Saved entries
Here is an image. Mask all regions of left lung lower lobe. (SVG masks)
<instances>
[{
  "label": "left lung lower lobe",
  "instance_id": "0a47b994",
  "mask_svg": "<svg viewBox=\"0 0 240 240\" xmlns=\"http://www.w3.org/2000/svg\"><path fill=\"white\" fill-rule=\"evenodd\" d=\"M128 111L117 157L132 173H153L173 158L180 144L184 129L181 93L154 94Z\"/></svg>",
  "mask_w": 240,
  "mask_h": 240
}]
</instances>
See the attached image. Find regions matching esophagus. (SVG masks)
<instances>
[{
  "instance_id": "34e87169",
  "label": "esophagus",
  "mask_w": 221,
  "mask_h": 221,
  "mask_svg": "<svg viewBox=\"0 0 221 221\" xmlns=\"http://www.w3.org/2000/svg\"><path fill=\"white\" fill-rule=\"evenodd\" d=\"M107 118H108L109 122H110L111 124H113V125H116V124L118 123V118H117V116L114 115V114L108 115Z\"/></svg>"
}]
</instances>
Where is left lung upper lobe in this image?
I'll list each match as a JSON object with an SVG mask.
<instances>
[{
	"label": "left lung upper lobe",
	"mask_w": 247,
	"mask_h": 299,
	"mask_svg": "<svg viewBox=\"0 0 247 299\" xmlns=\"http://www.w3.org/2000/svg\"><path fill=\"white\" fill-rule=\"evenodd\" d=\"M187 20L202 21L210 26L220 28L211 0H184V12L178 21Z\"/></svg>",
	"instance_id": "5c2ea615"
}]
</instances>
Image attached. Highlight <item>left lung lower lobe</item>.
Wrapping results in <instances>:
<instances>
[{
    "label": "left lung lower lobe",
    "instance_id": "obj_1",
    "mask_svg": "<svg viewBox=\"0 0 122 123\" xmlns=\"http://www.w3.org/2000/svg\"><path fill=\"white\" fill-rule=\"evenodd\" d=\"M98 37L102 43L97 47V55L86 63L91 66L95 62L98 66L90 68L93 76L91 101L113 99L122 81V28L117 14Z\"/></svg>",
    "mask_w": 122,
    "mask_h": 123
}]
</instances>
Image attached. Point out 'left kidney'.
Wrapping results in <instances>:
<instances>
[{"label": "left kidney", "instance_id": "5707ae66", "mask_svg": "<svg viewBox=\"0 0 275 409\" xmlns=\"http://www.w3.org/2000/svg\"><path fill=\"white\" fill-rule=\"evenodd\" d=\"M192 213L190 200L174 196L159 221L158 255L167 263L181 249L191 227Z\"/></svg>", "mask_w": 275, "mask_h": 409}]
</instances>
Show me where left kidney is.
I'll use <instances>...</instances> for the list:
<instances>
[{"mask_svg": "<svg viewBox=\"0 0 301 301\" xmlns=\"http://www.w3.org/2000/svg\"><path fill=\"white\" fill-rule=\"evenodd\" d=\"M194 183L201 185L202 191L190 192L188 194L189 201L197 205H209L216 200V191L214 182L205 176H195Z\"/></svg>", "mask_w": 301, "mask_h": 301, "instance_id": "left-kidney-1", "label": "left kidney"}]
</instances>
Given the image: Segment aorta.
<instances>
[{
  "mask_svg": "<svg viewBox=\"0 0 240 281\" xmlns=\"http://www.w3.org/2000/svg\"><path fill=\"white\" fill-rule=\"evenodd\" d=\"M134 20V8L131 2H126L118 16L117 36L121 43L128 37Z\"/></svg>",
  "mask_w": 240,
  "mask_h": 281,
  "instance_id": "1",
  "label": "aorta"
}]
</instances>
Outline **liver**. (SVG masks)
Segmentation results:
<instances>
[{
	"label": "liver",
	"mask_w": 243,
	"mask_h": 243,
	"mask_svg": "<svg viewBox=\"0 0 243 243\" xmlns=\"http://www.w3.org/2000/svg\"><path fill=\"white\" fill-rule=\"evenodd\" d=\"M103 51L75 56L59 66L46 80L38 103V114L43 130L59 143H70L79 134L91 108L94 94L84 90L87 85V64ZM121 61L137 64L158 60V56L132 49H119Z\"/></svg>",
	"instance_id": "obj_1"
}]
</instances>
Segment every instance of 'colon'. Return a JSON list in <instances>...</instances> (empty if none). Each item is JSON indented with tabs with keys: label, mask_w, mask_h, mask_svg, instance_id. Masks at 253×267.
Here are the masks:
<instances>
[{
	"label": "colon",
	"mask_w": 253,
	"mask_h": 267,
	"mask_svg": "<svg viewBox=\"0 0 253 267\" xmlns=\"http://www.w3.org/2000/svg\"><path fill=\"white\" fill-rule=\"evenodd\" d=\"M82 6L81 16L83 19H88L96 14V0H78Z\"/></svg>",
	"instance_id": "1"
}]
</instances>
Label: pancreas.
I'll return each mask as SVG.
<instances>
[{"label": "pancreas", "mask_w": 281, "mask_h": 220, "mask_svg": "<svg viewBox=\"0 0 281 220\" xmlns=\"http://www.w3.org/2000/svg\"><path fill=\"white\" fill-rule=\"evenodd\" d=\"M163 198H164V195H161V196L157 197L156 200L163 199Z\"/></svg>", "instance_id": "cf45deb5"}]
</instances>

*WORK ORDER*.
Each record must be returned in full and exactly.

*RESULT OF THIS EXERCISE*.
Here is an image. Mask all regions of left lung lower lobe. (SVG masks)
<instances>
[{
  "label": "left lung lower lobe",
  "instance_id": "0a47b994",
  "mask_svg": "<svg viewBox=\"0 0 240 240\" xmlns=\"http://www.w3.org/2000/svg\"><path fill=\"white\" fill-rule=\"evenodd\" d=\"M128 111L117 157L132 173H153L173 158L180 144L184 129L181 93L154 94Z\"/></svg>",
  "mask_w": 240,
  "mask_h": 240
}]
</instances>
See the attached image. Find regions matching esophagus. (SVG masks)
<instances>
[{
  "instance_id": "34e87169",
  "label": "esophagus",
  "mask_w": 221,
  "mask_h": 221,
  "mask_svg": "<svg viewBox=\"0 0 221 221\" xmlns=\"http://www.w3.org/2000/svg\"><path fill=\"white\" fill-rule=\"evenodd\" d=\"M107 118H108L109 122H110L111 124H113V125H116V124L118 123V118H117V116L114 115V114L108 115Z\"/></svg>"
}]
</instances>
Where is left lung upper lobe in this image?
I'll list each match as a JSON object with an SVG mask.
<instances>
[{
	"label": "left lung upper lobe",
	"mask_w": 247,
	"mask_h": 299,
	"mask_svg": "<svg viewBox=\"0 0 247 299\" xmlns=\"http://www.w3.org/2000/svg\"><path fill=\"white\" fill-rule=\"evenodd\" d=\"M187 20L202 21L210 26L220 28L211 0H184V12L178 21Z\"/></svg>",
	"instance_id": "5c2ea615"
}]
</instances>
Image attached. Highlight <item>left lung lower lobe</item>.
Wrapping results in <instances>:
<instances>
[{
    "label": "left lung lower lobe",
    "instance_id": "obj_1",
    "mask_svg": "<svg viewBox=\"0 0 122 123\" xmlns=\"http://www.w3.org/2000/svg\"><path fill=\"white\" fill-rule=\"evenodd\" d=\"M98 37L102 43L97 47V55L86 63L91 66L95 62L98 66L90 68L93 76L91 101L113 99L122 81V28L117 14Z\"/></svg>",
    "mask_w": 122,
    "mask_h": 123
}]
</instances>
Image attached. Point out 'left kidney'.
Wrapping results in <instances>:
<instances>
[{"label": "left kidney", "instance_id": "5707ae66", "mask_svg": "<svg viewBox=\"0 0 275 409\" xmlns=\"http://www.w3.org/2000/svg\"><path fill=\"white\" fill-rule=\"evenodd\" d=\"M192 213L190 200L174 196L159 221L158 255L167 263L181 249L191 227Z\"/></svg>", "mask_w": 275, "mask_h": 409}]
</instances>
Show me where left kidney is.
I'll use <instances>...</instances> for the list:
<instances>
[{"mask_svg": "<svg viewBox=\"0 0 301 301\" xmlns=\"http://www.w3.org/2000/svg\"><path fill=\"white\" fill-rule=\"evenodd\" d=\"M194 183L201 185L202 191L190 192L188 194L189 201L197 205H209L216 200V191L214 182L205 176H195Z\"/></svg>", "mask_w": 301, "mask_h": 301, "instance_id": "left-kidney-1", "label": "left kidney"}]
</instances>
Given the image: Segment aorta.
<instances>
[{
  "mask_svg": "<svg viewBox=\"0 0 240 281\" xmlns=\"http://www.w3.org/2000/svg\"><path fill=\"white\" fill-rule=\"evenodd\" d=\"M134 20V8L131 2H126L118 16L117 36L121 43L128 37Z\"/></svg>",
  "mask_w": 240,
  "mask_h": 281,
  "instance_id": "1",
  "label": "aorta"
}]
</instances>
Outline **liver**. (SVG masks)
Segmentation results:
<instances>
[{
	"label": "liver",
	"mask_w": 243,
	"mask_h": 243,
	"mask_svg": "<svg viewBox=\"0 0 243 243\" xmlns=\"http://www.w3.org/2000/svg\"><path fill=\"white\" fill-rule=\"evenodd\" d=\"M103 51L75 56L59 66L46 80L38 103V114L43 130L59 143H70L79 134L91 108L94 94L84 90L87 85V64ZM121 61L137 64L158 60V56L132 49H119Z\"/></svg>",
	"instance_id": "obj_1"
}]
</instances>
Segment every instance of 'colon'. Return a JSON list in <instances>...</instances> (empty if none). Each item is JSON indented with tabs with keys: label, mask_w, mask_h, mask_svg, instance_id. Masks at 253×267.
Here are the masks:
<instances>
[{
	"label": "colon",
	"mask_w": 253,
	"mask_h": 267,
	"mask_svg": "<svg viewBox=\"0 0 253 267\" xmlns=\"http://www.w3.org/2000/svg\"><path fill=\"white\" fill-rule=\"evenodd\" d=\"M82 6L81 16L83 19H88L96 14V0H78Z\"/></svg>",
	"instance_id": "1"
}]
</instances>
Label: pancreas.
I'll return each mask as SVG.
<instances>
[{"label": "pancreas", "mask_w": 281, "mask_h": 220, "mask_svg": "<svg viewBox=\"0 0 281 220\" xmlns=\"http://www.w3.org/2000/svg\"><path fill=\"white\" fill-rule=\"evenodd\" d=\"M163 198H164V195H161V196L157 197L156 200L163 199Z\"/></svg>", "instance_id": "cf45deb5"}]
</instances>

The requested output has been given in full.